With such complex and novel technology, the legal and regulatory obstacles to be considered and addressed by the fledgling eVTOL industry are many. It is critical for industry stakeholders to engage with the following topics:

Certification: eVTOLs are difficult to define because of the sheer amount of designs currently being proposed, making the task of creating certification standards challenging. Close collaboration with regulators and also aviation authorities is obviously, therefore, essential.

Insurances: Industry thinking on any applicable liability issues and the laws that regulate accidents and incidents remain in progress. Recent lessons learned from developments in the unmanned aerial vehicle/drone market have demonstrated that traditional policy wordings are not quite fit for purpose when it comes to insuring new technology such as eVTOLs. This is especially true if the operational infrastructure is built in the metaverse, and new insurance policy wordings accommodating the technology will need to be developed.

Liability and risk allocation: 

Manufacturers and operators will have to consider how to apportion liability among themselves, as well as risks that can be passed on to the end users via their contractual ticketing arrangements.
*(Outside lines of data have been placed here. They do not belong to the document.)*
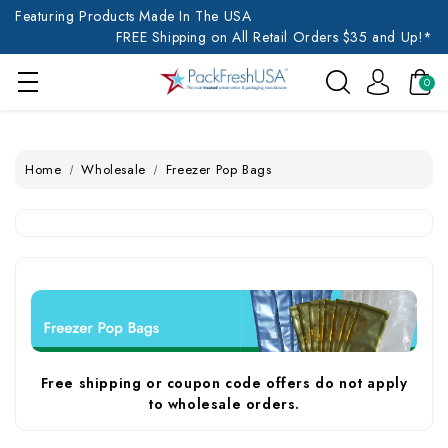
Featuring Products Made In The USA
FREE Shipping on All Retail Orders $35 and Up!*
0
Home
Wholesale
Freezer Pop Bags
Free shipping or coupon code offers do not apply
to wholesale orders.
A careful balance would need to be struck as overly robust indemnity and liability wording might undermine confidence in the industry and would likely be met with resistance from regulators and legislators (if not already fettered by consumer protection legislation).

Cybersecurity and physical safety: 

Security and safety issues could arise because of closer operating proximity to potentially malicious actors and also to public infrastructure. If vehicles could be operated using the metaverse, they might be interfered with in a similar way. Additionally, both passenger data and flight ops/aircraft-specific data in the metaverse would be extremely valuable, both to bad actors and to marketers.

Aviation is well poised to maximize the potential of the metaverse, especially in conjunction with emergent technologies like eVTOL aircraft. As these fields develop, the legal and regulatory frameworks facilitating this potential will have to evolve quickly to ensure that aviation can benefit from the wealth of new possibilities.